Without including any pictures, write out all the entries exactly.

Dataset entries:
#####
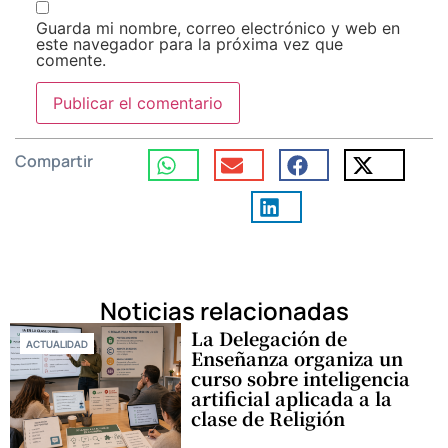
Guarda mi nombre, correo electrónico y web en
este navegador para la próxima vez que
comente.
Compartir
Noticias relacionadas
La Delegación de
ACTUALIDAD
Enseñanza organiza un
curso sobre inteligencia
artificial aplicada a la
clase de Religión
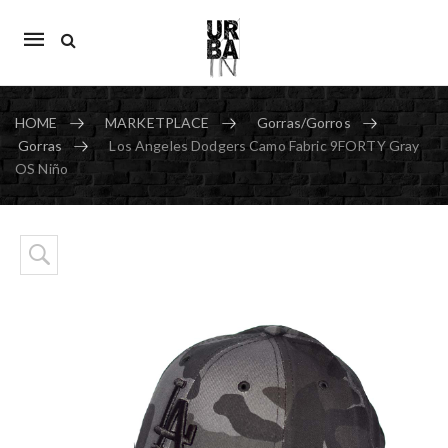
Mobile
navigation
HOME
MARKETPLACE
Gorras/Gorros
Gorras
Los Angeles Dodgers Camo Fabric 9FORTY Gray
OS Niño
Skip to content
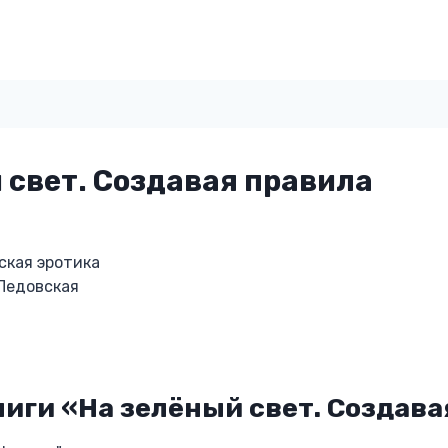
 свет. Создавая правила
ская эротика
Ледовская
иги «На зелёный свет. Создава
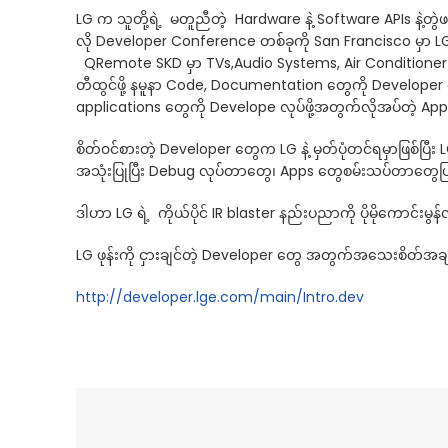
LG က သူတို့ရဲ့ မတူညီတဲ့ Hardware နဲ့ Software APIs နဲ့တွ
လို Developer Conference တစ်ခုကို San Francisco မှာ L
QRemote SKD မှာ TVs,Audio Systems, Air Conditioner စတ
တီထွင်ဖို့ နမူနာ Code, Documentation တွေကို Developer
applications တွေကို Develope လုပ်ဖို့အတွက်လိုအပ်တဲ့ A
စိတ်၀င်စားတဲ့ Developer တွေက LG နဲ့ မှတ်ပုံတင်ရမှာဖြစ်ပြီး 
အသုံးပြုပြီး Debug လုပ်တာတွေ၊ Apps တွေစမ်းသပ်တာတွေပြု
ဒါဟာ LG ရဲ့ ကိုယ်ပိုင် IR blaster နည်းပညာကို ပိုမိုကောင်းမွန
LG ဖုန်းကို ငှားချင်တဲ့ Developer တွေ အတွက်အသေးစိတ
http://developer.lge.com/main/Intro.dev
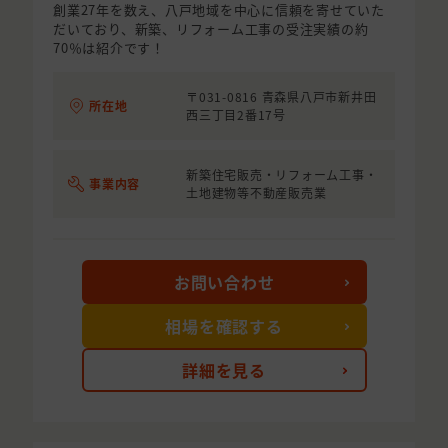
創業27年を数え、八戸地域を中心に信頼を寄せていた
だいており、新築、リフォーム工事の受注実績の約
70％は紹介です！
〒031-0816 青森県八戸市新井田
所在地
西三丁目2番17号
新築住宅販売・リフォーム工事・
事業内容
土地建物等不動産販売業
お問い合わせ
相場を確認する
詳細を見る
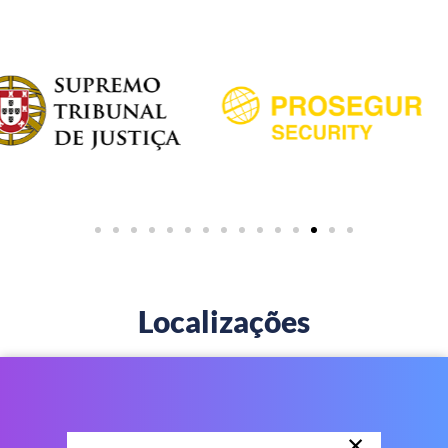
Localizações
×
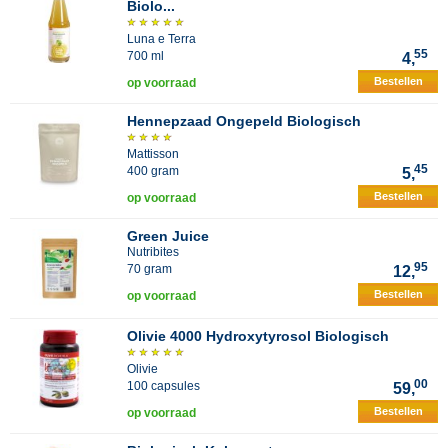
Biolo...
Luna e Terra
55
700 ml
4,
Bestellen
op voorraad
Hennepzaad Ongepeld Biologisch
Mattisson
45
400 gram
5,
Bestellen
op voorraad
Green Juice
Nutribites
95
70 gram
12,
Bestellen
op voorraad
Olivie 4000 Hydroxytyrosol Biologisch
Olivie
00
100 capsules
59,
Bestellen
op voorraad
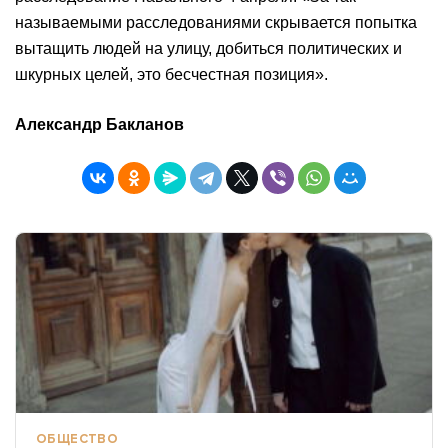
называемыми расследованиями скрывается попытка
вытащить людей на улицу, добиться политических и
шкурных целей, это бесчестная позиция».
Александр Бакланов
ОБЩЕСТВО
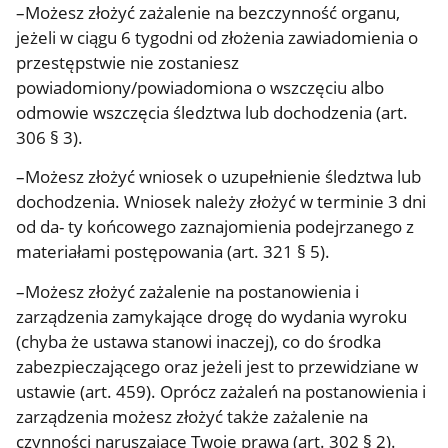
–Możesz złożyć zażalenie na bezczynność organu,
jeżeli w ciągu 6 tygodni od złożenia zawiadomienia o
przestępstwie nie zostaniesz
powiadomiony/powiadomiona o wszczęciu albo
odmowie wszczęcia śledztwa lub dochodzenia (art.
306 § 3).
–Możesz złożyć wniosek o uzupełnienie śledztwa lub
dochodzenia. Wniosek należy złożyć w terminie 3 dni
od da- ty końcowego zaznajomienia podejrzanego z
materiałami postępowania (art. 321 § 5).
–Możesz złożyć zażalenie na postanowienia i
zarządzenia zamykające drogę do wydania wyroku
(chyba że ustawa stanowi inaczej), co do środka
zabezpieczającego oraz jeżeli jest to przewidziane w
ustawie (art. 459). Oprócz zażaleń na postanowienia i
zarządzenia możesz złożyć także zażalenie na
czynności naruszające Twoje prawa (art. 302 § 2).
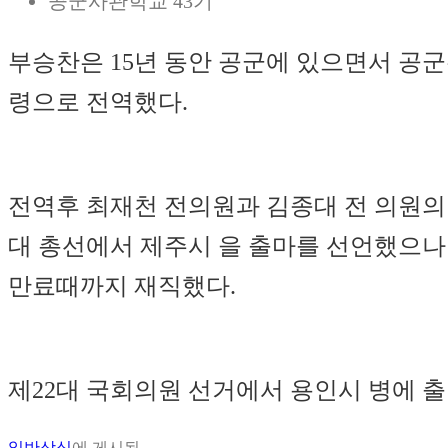
공군사관학교 43기
부승찬은 15년 동안 공군에 있으면서 공군
령으로 전역했다.
전역후 최재천 전의원과 김종대 전 의원의
대 총선에서 제주시 을 출마를 선언했으나
만료때까지 재직했다.
제22대 국회의원 선거에서 용인시 병에 
일반상식
에 게시됨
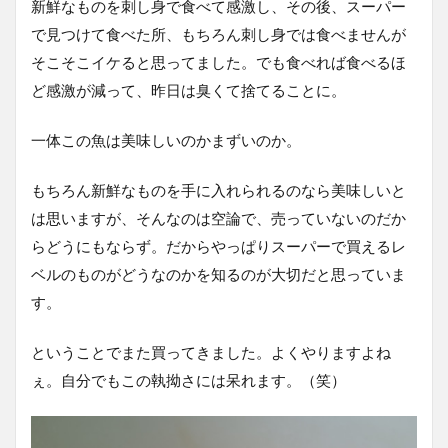
新鮮なものを刺し身で食べて感激し、その後、スーパー
で見つけて食べた所、もちろん刺し身では食べませんが
そこそこイケると思ってました。でも食べれば食べるほ
ど感激が減って、昨日は臭くて捨てることに。
一体この魚は美味しいのかまずいのか。
もちろん新鮮なものを手に入れられるのなら美味しいと
は思いますが、そんなのは空論で、売っていないのだか
らどうにもならず。だからやっぱりスーパーで買えるレ
ベルのものがどうなのかを知るのが大切だと思っていま
す。
ということでまた買ってきました。よくやりますよね
ぇ。自分でもこの執拗さには呆れます。（笑）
#####
• [Expected output]
Guarda mi nombre, correo electrónico y web en
este navegador para la próxima vez que
comente.
Compartir
Noticias relacionadas
La Delegación de
ACTUALIDAD
Enseñanza organiza un
curso sobre inteligencia
artificial aplicada a la
clase de Religión
Mobile
navigation
HOME
MARKETPLACE
Gorras/Gorros
Gorras
Los Angeles Dodgers Camo Fabric 9FORTY Gray
OS Niño
Skip to content
 свет. Создавая правила
ская эротика
Ледовская
иги «На зелёный свет. Создава
LG က သူတို့ရဲ့ မတူညီတဲ့ Hardware နဲ့ Software APIs နဲ့တွ
လို Developer Conference တစ်ခုကို San Francisco မှာ L
QRemote SKD မှာ TVs,Audio Systems, Air Conditioner စတ
တီထွင်ဖို့ နမူနာ Code, Documentation တွေကို Developer
applications တွေကို Develope လုပ်ဖို့အတွက်လိုအပ်တဲ့ A
စိတ်၀င်စားတဲ့ Developer တွေက LG နဲ့ မှတ်ပုံတင်ရမှာဖြစ်ပြီး 
အသုံးပြုပြီး Debug လုပ်တာတွေ၊ Apps တွေစမ်းသပ်တာတွေပြု
ဒါဟာ LG ရဲ့ ကိုယ်ပိုင် IR blaster နည်းပညာကို ပိုမိုကောင်းမွန
LG ဖုန်းကို ငှားချင်တဲ့ Developer တွေ အတွက်အသေးစိတ
http://developer.lge.com/main/Intro.dev
創業27年を数え、八戸地域を中心に信頼を寄せていた
だいており、新築、リフォーム工事の受注実績の約
70％は紹介です！
〒031-0816 青森県八戸市新井田
所在地
西三丁目2番17号
新築住宅販売・リフォーム工事・
事業内容
土地建物等不動産販売業
お問い合わせ
相場を確認する
詳細を見る
Localizações
×
Biolo...
Luna e Terra
55
700 ml
4,
Bestellen
op voorraad
Hennepzaad Ongepeld Biologisch
Mattisson
45
400 gram
5,
Bestellen
op voorraad
Green Juice
Nutribites
95
70 gram
12,
Bestellen
op voorraad
Olivie 4000 Hydroxytyrosol Biologisch
Olivie
00
100 capsules
59,
Bestellen
op voorraad
называемыми расследованиями скрывается попытка
вытащить людей на улицу, добиться политических и
шкурных целей, это бесчестная позиция».
Александр Бакланов
ОБЩЕСТВО
–Możesz złożyć zażalenie na bezczynność organu,
jeżeli w ciągu 6 tygodni od złożenia zawiadomienia o
przestępstwie nie zostaniesz
powiadomiony/powiadomiona o wszczęciu albo
odmowie wszczęcia śledztwa lub dochodzenia (art.
306 § 3).
–Możesz złożyć wniosek o uzupełnienie śledztwa lub
dochodzenia. Wniosek należy złożyć w terminie 3 dni
od da- ty końcowego zaznajomienia podejrzanego z
materiałami postępowania (art. 321 § 5).
–Możesz złożyć zażalenie na postanowienia i
zarządzenia zamykające drogę do wydania wyroku
(chyba że ustawa stanowi inaczej), co do środka
zabezpieczającego oraz jeżeli jest to przewidziane w
ustawie (art. 459). Oprócz zażaleń na postanowienia i
zarządzenia możesz złożyć także zażalenie na
czynności naruszające Twoje prawa (art. 302 § 2).
공군사관학교 43기
부승찬은 15년 동안 공군에 있으면서 공군
령으로 전역했다.
전역후 최재천 전의원과 김종대 전 의원의
대 총선에서 제주시 을 출마를 선언했으나
만료때까지 재직했다.
제22대 국회의원 선거에서 용인시 병에 
일반상식
에 게시됨
新鮮なものを刺し身で食べて感激し、その後、スーパー
で見つけて食べた所、もちろん刺し身では食べませんが
そこそこイケると思ってました。でも食べれば食べるほ
ど感激が減って、昨日は臭くて捨てることに。
一体この魚は美味しいのかまずいのか。
もちろん新鮮なものを手に入れられるのなら美味しいと
は思いますが、そんなのは空論で、売っていないのだか
らどうにもならず。だからやっぱりスーパーで買えるレ
ベルのものがどうなのかを知るのが大切だと思っていま
す。
ということでまた買ってきました。よくやりますよね
ぇ。自分でもこの執拗さには呆れます。（笑）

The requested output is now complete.